Nach einer Weile, als sein Kopf ein bißchen klarer geworden war, kam es ihm vor, als sähe er Elben drunten zwischen den Felsen. Er rieb sich die Augen. Gewiß, da war auch in einiger Entfernung noch ein Lager in der Ebene. Und was bedeutete das Kommen und Gehen am Haupttor? Da schienen Zwerge eifrig dabeizusein, die Mauer abzutragen. Aber es war totenstill. Kein Ruf, kein Echo, kein Lied. Es war, als stünde eine stumme Trauer in der Luft.
Wie dem auch sei, sagte Bilbo und betastete seinen schmerzenden Kopf, wir scheinen gewonnen zu haben. Doch offensichtlich ist es eine sehr traurige Angelegenheit.
Plötzlich gewahrte er einen Mann, der den Hang heraufkletterte und auf ihn zukam.
»Hallo!« rief Bilbo mit zittriger Stimme. »Hallo! Was ist los?«
»Wer ruft da zwischen den Steinen?« fragte der Mann, hielt an und starrte um sich. Er stand gar nicht weit weg von Bilbo.
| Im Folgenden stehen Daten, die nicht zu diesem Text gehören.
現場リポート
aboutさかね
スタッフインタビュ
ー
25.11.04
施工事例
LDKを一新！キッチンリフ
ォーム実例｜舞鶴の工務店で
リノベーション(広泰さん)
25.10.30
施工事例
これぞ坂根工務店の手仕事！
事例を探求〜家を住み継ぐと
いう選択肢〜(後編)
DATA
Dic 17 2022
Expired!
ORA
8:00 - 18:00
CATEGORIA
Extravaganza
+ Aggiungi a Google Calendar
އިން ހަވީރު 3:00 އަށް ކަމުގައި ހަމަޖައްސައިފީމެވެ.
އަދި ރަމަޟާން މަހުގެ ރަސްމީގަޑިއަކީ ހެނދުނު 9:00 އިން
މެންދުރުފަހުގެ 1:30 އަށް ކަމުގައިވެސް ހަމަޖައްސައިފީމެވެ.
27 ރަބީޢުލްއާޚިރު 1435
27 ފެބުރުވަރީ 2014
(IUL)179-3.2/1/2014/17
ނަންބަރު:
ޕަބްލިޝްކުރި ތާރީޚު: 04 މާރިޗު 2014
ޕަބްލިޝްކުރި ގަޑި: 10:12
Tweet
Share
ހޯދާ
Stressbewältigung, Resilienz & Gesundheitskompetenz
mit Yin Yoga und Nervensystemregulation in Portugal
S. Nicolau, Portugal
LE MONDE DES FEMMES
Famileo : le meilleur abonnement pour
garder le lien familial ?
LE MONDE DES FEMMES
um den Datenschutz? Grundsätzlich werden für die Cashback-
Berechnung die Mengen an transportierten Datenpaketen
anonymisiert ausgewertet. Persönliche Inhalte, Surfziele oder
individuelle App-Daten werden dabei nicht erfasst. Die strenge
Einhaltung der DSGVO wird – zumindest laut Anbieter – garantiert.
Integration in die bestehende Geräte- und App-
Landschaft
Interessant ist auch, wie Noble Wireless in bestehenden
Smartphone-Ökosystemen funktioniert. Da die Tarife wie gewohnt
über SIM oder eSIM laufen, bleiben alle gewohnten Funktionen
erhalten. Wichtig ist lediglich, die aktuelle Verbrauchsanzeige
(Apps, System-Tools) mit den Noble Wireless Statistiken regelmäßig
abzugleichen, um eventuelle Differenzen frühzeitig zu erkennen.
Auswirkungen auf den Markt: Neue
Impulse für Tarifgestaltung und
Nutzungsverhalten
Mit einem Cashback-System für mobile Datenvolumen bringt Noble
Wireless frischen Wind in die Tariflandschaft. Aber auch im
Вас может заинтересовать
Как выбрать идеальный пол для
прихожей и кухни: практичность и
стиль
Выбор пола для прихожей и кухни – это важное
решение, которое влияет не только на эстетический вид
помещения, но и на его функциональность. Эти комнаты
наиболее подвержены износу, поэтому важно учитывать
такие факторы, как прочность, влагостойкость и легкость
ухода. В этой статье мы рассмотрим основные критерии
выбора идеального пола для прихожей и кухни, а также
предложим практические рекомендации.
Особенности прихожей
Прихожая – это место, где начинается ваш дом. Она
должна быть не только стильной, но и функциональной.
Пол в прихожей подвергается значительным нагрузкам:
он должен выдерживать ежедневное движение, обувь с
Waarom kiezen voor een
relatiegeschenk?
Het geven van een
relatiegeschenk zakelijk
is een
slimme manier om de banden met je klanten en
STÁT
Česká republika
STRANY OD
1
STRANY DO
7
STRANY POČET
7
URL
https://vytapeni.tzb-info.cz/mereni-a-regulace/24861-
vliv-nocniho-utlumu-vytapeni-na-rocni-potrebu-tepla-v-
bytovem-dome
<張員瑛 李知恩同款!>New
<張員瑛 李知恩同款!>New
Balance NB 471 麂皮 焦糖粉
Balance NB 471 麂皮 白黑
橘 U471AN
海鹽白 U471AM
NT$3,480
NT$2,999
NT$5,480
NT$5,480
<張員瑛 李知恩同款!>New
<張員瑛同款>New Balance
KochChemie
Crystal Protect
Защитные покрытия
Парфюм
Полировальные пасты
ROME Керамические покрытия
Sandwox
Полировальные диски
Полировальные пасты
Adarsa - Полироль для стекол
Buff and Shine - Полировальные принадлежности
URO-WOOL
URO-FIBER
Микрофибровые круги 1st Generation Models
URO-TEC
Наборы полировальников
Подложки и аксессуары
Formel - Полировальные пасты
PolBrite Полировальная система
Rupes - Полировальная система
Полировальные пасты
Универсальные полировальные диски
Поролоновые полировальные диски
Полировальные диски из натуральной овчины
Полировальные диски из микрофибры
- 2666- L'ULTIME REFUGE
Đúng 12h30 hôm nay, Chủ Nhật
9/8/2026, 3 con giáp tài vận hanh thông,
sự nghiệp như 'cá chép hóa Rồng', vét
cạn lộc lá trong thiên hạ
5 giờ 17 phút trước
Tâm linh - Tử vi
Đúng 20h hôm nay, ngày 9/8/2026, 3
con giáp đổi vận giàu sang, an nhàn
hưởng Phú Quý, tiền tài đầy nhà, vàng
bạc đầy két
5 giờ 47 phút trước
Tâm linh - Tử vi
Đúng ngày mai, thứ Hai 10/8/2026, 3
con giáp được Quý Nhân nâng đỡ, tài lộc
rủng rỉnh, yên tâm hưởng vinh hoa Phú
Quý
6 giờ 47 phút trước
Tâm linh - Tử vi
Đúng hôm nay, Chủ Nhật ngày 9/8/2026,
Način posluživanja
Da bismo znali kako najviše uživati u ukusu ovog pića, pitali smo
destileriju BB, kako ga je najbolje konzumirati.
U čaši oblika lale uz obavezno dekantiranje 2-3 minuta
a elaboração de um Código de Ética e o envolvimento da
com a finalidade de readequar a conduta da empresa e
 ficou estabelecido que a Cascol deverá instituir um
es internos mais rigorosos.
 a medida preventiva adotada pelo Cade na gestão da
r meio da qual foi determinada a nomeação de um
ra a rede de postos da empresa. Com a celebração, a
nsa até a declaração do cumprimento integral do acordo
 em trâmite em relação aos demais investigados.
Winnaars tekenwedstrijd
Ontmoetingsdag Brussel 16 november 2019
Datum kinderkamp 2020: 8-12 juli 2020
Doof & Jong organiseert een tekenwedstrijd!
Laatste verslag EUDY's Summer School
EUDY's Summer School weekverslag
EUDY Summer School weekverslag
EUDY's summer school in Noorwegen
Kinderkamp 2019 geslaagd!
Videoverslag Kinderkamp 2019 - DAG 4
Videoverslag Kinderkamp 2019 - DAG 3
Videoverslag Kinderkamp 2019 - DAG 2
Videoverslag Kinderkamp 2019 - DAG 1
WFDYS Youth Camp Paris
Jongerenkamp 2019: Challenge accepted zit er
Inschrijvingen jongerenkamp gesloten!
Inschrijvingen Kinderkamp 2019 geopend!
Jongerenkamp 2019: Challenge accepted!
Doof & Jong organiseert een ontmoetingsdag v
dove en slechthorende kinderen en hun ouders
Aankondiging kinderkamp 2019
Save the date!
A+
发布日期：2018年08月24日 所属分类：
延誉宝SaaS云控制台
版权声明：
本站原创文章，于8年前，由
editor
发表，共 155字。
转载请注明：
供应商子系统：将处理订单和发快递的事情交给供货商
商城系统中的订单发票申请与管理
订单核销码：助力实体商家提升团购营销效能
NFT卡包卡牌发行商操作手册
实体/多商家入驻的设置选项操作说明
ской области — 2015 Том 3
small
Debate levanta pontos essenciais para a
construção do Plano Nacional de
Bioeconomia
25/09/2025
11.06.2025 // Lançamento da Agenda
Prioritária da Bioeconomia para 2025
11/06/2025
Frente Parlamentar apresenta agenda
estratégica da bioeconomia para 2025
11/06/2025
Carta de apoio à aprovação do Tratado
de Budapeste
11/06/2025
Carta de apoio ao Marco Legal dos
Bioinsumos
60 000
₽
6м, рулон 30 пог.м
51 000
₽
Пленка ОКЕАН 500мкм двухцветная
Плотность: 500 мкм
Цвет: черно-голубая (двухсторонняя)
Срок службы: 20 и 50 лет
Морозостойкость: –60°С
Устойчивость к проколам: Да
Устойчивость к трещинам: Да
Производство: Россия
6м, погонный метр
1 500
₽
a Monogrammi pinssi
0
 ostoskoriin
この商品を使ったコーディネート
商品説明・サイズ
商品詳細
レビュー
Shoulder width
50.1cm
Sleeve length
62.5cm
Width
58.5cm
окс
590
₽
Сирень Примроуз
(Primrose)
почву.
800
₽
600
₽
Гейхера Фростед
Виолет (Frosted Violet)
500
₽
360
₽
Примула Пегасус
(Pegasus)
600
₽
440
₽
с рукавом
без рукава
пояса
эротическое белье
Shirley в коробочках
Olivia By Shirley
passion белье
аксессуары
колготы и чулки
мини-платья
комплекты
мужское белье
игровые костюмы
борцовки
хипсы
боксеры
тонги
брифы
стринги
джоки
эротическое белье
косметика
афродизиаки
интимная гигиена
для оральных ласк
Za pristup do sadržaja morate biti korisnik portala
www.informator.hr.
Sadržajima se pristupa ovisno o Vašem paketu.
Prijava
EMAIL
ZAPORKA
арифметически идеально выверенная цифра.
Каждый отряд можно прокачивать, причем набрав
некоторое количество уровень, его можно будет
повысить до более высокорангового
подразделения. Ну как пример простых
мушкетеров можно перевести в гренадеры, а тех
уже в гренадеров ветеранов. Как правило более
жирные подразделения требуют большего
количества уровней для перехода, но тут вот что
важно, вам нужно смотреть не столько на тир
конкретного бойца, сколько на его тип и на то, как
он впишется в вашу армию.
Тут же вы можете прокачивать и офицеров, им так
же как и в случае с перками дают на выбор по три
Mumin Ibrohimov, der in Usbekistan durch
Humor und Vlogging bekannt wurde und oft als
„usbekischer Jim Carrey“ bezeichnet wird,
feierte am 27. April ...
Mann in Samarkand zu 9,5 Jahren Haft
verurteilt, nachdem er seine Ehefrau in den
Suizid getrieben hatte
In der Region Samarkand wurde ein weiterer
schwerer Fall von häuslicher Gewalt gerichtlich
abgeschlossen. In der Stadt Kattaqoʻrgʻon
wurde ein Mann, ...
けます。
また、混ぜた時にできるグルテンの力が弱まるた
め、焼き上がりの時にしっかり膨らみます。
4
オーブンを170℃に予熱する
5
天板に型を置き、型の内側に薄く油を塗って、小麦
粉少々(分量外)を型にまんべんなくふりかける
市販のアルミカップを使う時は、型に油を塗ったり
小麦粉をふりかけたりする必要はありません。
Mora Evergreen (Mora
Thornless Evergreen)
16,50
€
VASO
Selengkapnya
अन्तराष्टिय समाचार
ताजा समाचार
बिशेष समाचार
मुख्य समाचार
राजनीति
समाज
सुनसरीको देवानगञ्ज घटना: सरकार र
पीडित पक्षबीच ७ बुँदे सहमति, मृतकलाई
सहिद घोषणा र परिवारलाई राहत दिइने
Da erinnerte sich der Hobbit an den Ring. Donnerwetter! sagte er zu sich selbst. Die Unsichtbarkeit hat doch seine Nachteile. Sonst hätte ich vermutlich eine angenehme warme Nacht in einem Bett verbringen können. Und dann rief er: »Ich bin es, Bilbo Beutlin, Thorins Kampfgefährte!« und zog rasch den Ring vom Finger.